Immunocytochemistry and Immunohistochemistry using Fluorescein-labeled Secondary Antibodies


  • PBS – sodium phosphate-buffered (100 mM; pH 7.2) isotonic (0.9% NaCl, w/v) saline
  • Antibody dilution buffer (PBS with 0.1% non-ionic detergent, such as Triton X-100 or Tween-20)
  • Fluorescein anti-fading reagent — Make up a 2 mg/ml phenylene diamine solution in PBS (phenylene diamine requires extensive vortexing to put it into solution). Once the phenylene diamine is completely dissolved, add an equal volume of glycerol and mix. This reagent will last about a week at -20C. Discard this reagent when it starts to turn dark brown.

Other Reagents


  1. Prepare your tissue sections or cultured cells as you normally would.
  2. Block non-specific binding sites by incubating your sections or cells with BlokHen (1:10 dilution in PBS) for 15 minutes at room temperature.
  3. Wash your sections or cells for 1 min with PBS at room temperature.
  4. Incubate your sections or cells with your chicken primary antibodies (diluted in “antibody dilution buffer”) for at least 1 hour at room temperature. The concentration of your antibody may be anywhere from 1:100 to 1:50000, depending on the titre of the antibody and the concentration of your antigen.
  5. Wash your sections or cells over a 10-minute period at room temperature (with two changes of PBS).
  6. Incubate your sections or cells with fluorescein-labeled goat anti-chicken IgY (1:500 dilution in “antibody dilution buffer) for 1 hour at room temperature. Be sure to keep these slides or culture dishes in subdued light (e.g., in a drawer) to avoid bleaching of the fluorescein dye.
  7. Repeat step #5.
  8. Add a drop of “fluorescence anti-fading reagent” to your sections or cells. Place a coverslip over the section. If you want to reduce messiness, you may also seal the coverslip by painting the edges with nail polish.
  9. Store the slides or culture dishes in the refrigerator (in the dark).

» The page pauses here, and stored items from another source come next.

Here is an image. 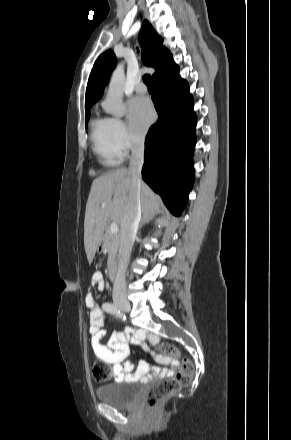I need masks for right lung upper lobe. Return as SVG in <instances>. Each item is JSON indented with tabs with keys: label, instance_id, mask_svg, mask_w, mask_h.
<instances>
[{
	"label": "right lung upper lobe",
	"instance_id": "right-lung-upper-lobe-1",
	"mask_svg": "<svg viewBox=\"0 0 291 440\" xmlns=\"http://www.w3.org/2000/svg\"><path fill=\"white\" fill-rule=\"evenodd\" d=\"M139 40L144 64L155 69L152 76L153 80L178 68L170 51L162 46V37L157 34L147 20L142 25ZM116 61V57L111 50L101 54L95 61L86 88L85 109H89L100 99L108 83L110 73L116 66Z\"/></svg>",
	"mask_w": 291,
	"mask_h": 440
}]
</instances>
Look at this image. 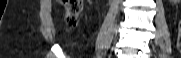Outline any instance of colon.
Here are the masks:
<instances>
[{"label":"colon","mask_w":181,"mask_h":58,"mask_svg":"<svg viewBox=\"0 0 181 58\" xmlns=\"http://www.w3.org/2000/svg\"><path fill=\"white\" fill-rule=\"evenodd\" d=\"M60 4L64 9V18L69 27L77 25L82 10V0H61ZM177 46L181 52V21L178 28Z\"/></svg>","instance_id":"1"}]
</instances>
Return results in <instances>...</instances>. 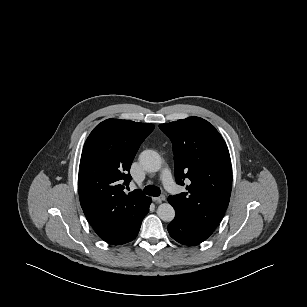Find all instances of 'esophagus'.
Masks as SVG:
<instances>
[{"label": "esophagus", "mask_w": 307, "mask_h": 307, "mask_svg": "<svg viewBox=\"0 0 307 307\" xmlns=\"http://www.w3.org/2000/svg\"><path fill=\"white\" fill-rule=\"evenodd\" d=\"M165 196L164 195H161V196H159V197H153L152 198V200L154 201V202H157V203H160V202H162V201H165Z\"/></svg>", "instance_id": "1"}]
</instances>
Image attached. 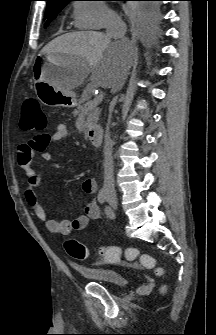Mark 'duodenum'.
Masks as SVG:
<instances>
[{
  "label": "duodenum",
  "mask_w": 216,
  "mask_h": 335,
  "mask_svg": "<svg viewBox=\"0 0 216 335\" xmlns=\"http://www.w3.org/2000/svg\"><path fill=\"white\" fill-rule=\"evenodd\" d=\"M88 139L95 146L99 147L102 143L103 131L100 126L91 127L87 132Z\"/></svg>",
  "instance_id": "1"
}]
</instances>
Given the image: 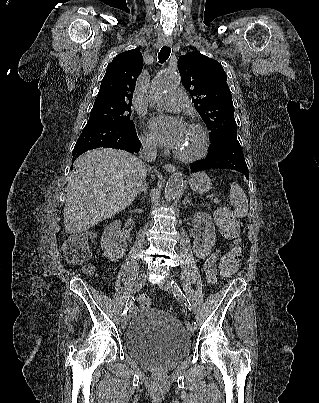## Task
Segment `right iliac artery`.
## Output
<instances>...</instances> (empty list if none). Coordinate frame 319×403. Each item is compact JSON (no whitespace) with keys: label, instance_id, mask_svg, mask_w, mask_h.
<instances>
[{"label":"right iliac artery","instance_id":"obj_1","mask_svg":"<svg viewBox=\"0 0 319 403\" xmlns=\"http://www.w3.org/2000/svg\"><path fill=\"white\" fill-rule=\"evenodd\" d=\"M134 300H135V299H134L133 296L128 297L127 302H126V305H125V308H124V311H123V313H122V319L126 316L127 311H128V310L130 309V307L132 306Z\"/></svg>","mask_w":319,"mask_h":403}]
</instances>
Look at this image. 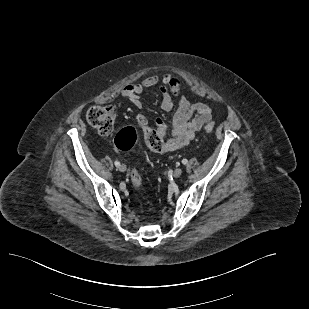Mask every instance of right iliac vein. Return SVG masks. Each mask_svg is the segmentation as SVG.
Here are the masks:
<instances>
[{
    "instance_id": "63e3f726",
    "label": "right iliac vein",
    "mask_w": 309,
    "mask_h": 309,
    "mask_svg": "<svg viewBox=\"0 0 309 309\" xmlns=\"http://www.w3.org/2000/svg\"><path fill=\"white\" fill-rule=\"evenodd\" d=\"M126 169H127V167H126V165H124V164H122V165L119 166V170H120L121 172H125Z\"/></svg>"
}]
</instances>
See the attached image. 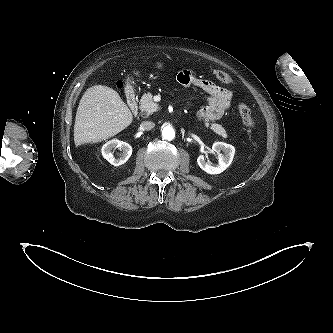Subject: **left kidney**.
<instances>
[{
  "mask_svg": "<svg viewBox=\"0 0 333 333\" xmlns=\"http://www.w3.org/2000/svg\"><path fill=\"white\" fill-rule=\"evenodd\" d=\"M212 150L218 155L219 166L214 167L207 163L204 155H199L197 158V163L199 167L208 174H220L231 164L235 154V148L232 145L224 142H215L212 145ZM221 151L224 154H221Z\"/></svg>",
  "mask_w": 333,
  "mask_h": 333,
  "instance_id": "5707ae66",
  "label": "left kidney"
}]
</instances>
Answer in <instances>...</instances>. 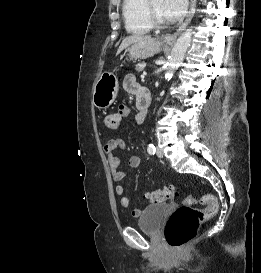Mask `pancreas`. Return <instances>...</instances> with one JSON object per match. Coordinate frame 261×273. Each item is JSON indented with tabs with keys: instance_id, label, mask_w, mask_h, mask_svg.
Here are the masks:
<instances>
[{
	"instance_id": "pancreas-1",
	"label": "pancreas",
	"mask_w": 261,
	"mask_h": 273,
	"mask_svg": "<svg viewBox=\"0 0 261 273\" xmlns=\"http://www.w3.org/2000/svg\"><path fill=\"white\" fill-rule=\"evenodd\" d=\"M145 66H146V63L141 62V63H138L135 65V69H136V71L141 72L144 70Z\"/></svg>"
}]
</instances>
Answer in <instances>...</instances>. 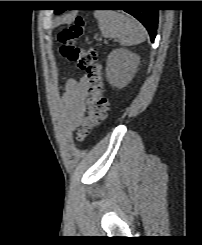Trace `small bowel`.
<instances>
[{
  "label": "small bowel",
  "instance_id": "obj_1",
  "mask_svg": "<svg viewBox=\"0 0 202 245\" xmlns=\"http://www.w3.org/2000/svg\"><path fill=\"white\" fill-rule=\"evenodd\" d=\"M88 78L82 76L79 80L68 79L64 85L63 100L67 108L79 109L83 105L84 98L87 93ZM78 121H73L70 124L71 129H76Z\"/></svg>",
  "mask_w": 202,
  "mask_h": 245
}]
</instances>
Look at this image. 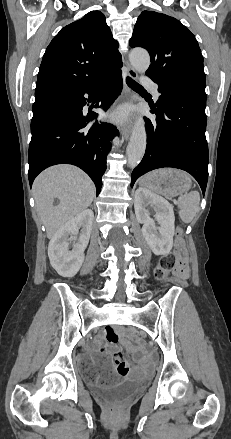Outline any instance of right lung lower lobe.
<instances>
[{
  "mask_svg": "<svg viewBox=\"0 0 231 439\" xmlns=\"http://www.w3.org/2000/svg\"><path fill=\"white\" fill-rule=\"evenodd\" d=\"M122 76L115 69L98 81L80 90L57 91L36 96L35 102L51 100L60 109L42 118H32V138L29 145V182L45 168L61 163L73 164L84 170L96 185L97 195L102 187V175L106 170V157L111 149L110 141L116 135V128L97 121L88 127L98 114L82 112L90 99L98 96L95 108L106 111L122 89Z\"/></svg>",
  "mask_w": 231,
  "mask_h": 439,
  "instance_id": "98d812e1",
  "label": "right lung lower lobe"
}]
</instances>
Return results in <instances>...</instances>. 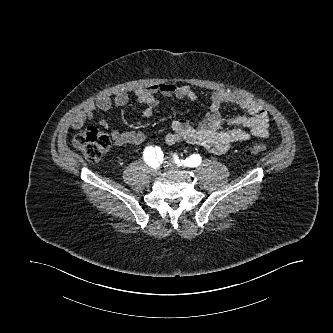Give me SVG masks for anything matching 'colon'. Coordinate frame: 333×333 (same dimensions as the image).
<instances>
[{"mask_svg": "<svg viewBox=\"0 0 333 333\" xmlns=\"http://www.w3.org/2000/svg\"><path fill=\"white\" fill-rule=\"evenodd\" d=\"M74 145L81 150L87 160L96 162L109 150L111 138L107 132L96 126H90L74 138ZM265 152L266 147L261 144H252L244 149L247 156H257Z\"/></svg>", "mask_w": 333, "mask_h": 333, "instance_id": "obj_1", "label": "colon"}]
</instances>
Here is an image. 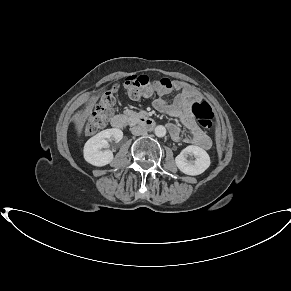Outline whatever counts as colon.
Listing matches in <instances>:
<instances>
[{
  "instance_id": "obj_1",
  "label": "colon",
  "mask_w": 291,
  "mask_h": 291,
  "mask_svg": "<svg viewBox=\"0 0 291 291\" xmlns=\"http://www.w3.org/2000/svg\"><path fill=\"white\" fill-rule=\"evenodd\" d=\"M124 86L131 99L148 97L168 86L164 79H154L147 75H134L124 80ZM115 87L104 89L95 103L88 105L83 112L81 123L86 134L92 135L106 127L109 119L114 114ZM191 111L205 128H211L214 123V113L211 106L205 102H194Z\"/></svg>"
}]
</instances>
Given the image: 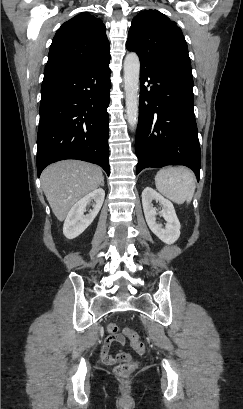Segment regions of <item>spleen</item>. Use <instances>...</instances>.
I'll list each match as a JSON object with an SVG mask.
<instances>
[{"mask_svg":"<svg viewBox=\"0 0 243 409\" xmlns=\"http://www.w3.org/2000/svg\"><path fill=\"white\" fill-rule=\"evenodd\" d=\"M157 190L177 204L192 200L195 191V176L185 167H167L155 176Z\"/></svg>","mask_w":243,"mask_h":409,"instance_id":"spleen-1","label":"spleen"}]
</instances>
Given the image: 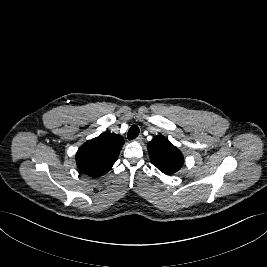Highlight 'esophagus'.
Returning <instances> with one entry per match:
<instances>
[{
	"instance_id": "34e87169",
	"label": "esophagus",
	"mask_w": 267,
	"mask_h": 267,
	"mask_svg": "<svg viewBox=\"0 0 267 267\" xmlns=\"http://www.w3.org/2000/svg\"><path fill=\"white\" fill-rule=\"evenodd\" d=\"M142 140H143L142 135H139V136L135 139V141L138 142V143L142 142Z\"/></svg>"
}]
</instances>
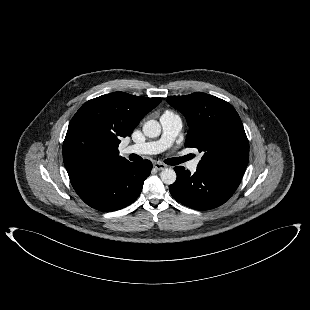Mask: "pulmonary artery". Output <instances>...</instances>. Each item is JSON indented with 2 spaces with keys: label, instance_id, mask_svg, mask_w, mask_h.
Wrapping results in <instances>:
<instances>
[{
  "label": "pulmonary artery",
  "instance_id": "1",
  "mask_svg": "<svg viewBox=\"0 0 310 310\" xmlns=\"http://www.w3.org/2000/svg\"><path fill=\"white\" fill-rule=\"evenodd\" d=\"M162 127V136L159 140L150 141L142 144L126 146L123 149L125 154L135 153L139 155L158 154L166 150L174 141L180 130L182 129L181 118L172 112H165L160 117ZM200 158H196L187 163V168L195 172L198 168Z\"/></svg>",
  "mask_w": 310,
  "mask_h": 310
}]
</instances>
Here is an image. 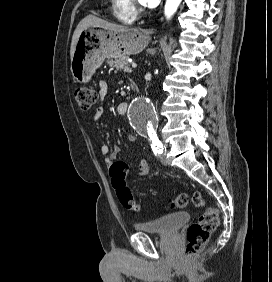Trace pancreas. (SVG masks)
Masks as SVG:
<instances>
[{"mask_svg": "<svg viewBox=\"0 0 272 282\" xmlns=\"http://www.w3.org/2000/svg\"><path fill=\"white\" fill-rule=\"evenodd\" d=\"M127 60V57H122L116 60H108L107 63L110 67L115 68L116 71L130 72L131 68Z\"/></svg>", "mask_w": 272, "mask_h": 282, "instance_id": "obj_1", "label": "pancreas"}]
</instances>
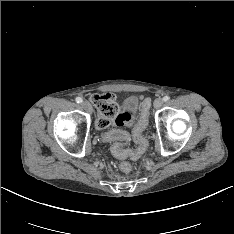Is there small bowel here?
<instances>
[{
    "instance_id": "1",
    "label": "small bowel",
    "mask_w": 234,
    "mask_h": 234,
    "mask_svg": "<svg viewBox=\"0 0 234 234\" xmlns=\"http://www.w3.org/2000/svg\"><path fill=\"white\" fill-rule=\"evenodd\" d=\"M139 102H140V99L137 96H133L130 99H128L124 107L125 114L127 115L126 116L127 122L124 125H122V127L125 125L128 127L133 126L136 113L142 111V105L139 104Z\"/></svg>"
}]
</instances>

Further Reading on Methods

These methods have been adapted from a variety of sources, including:

  • “Antibodies: A Laboratory Manual” by Harlow and Lane (Cold Spring Harbor Press, 1988)
  • “Current Protocols in Molecular Biology” by Ausubel et al. (Wiley & Sons, 1997)
  • Various Specification Sheets offered by manufacturers

We highly recommend the manual by Harlow and Lane, which provides general information on antibodies.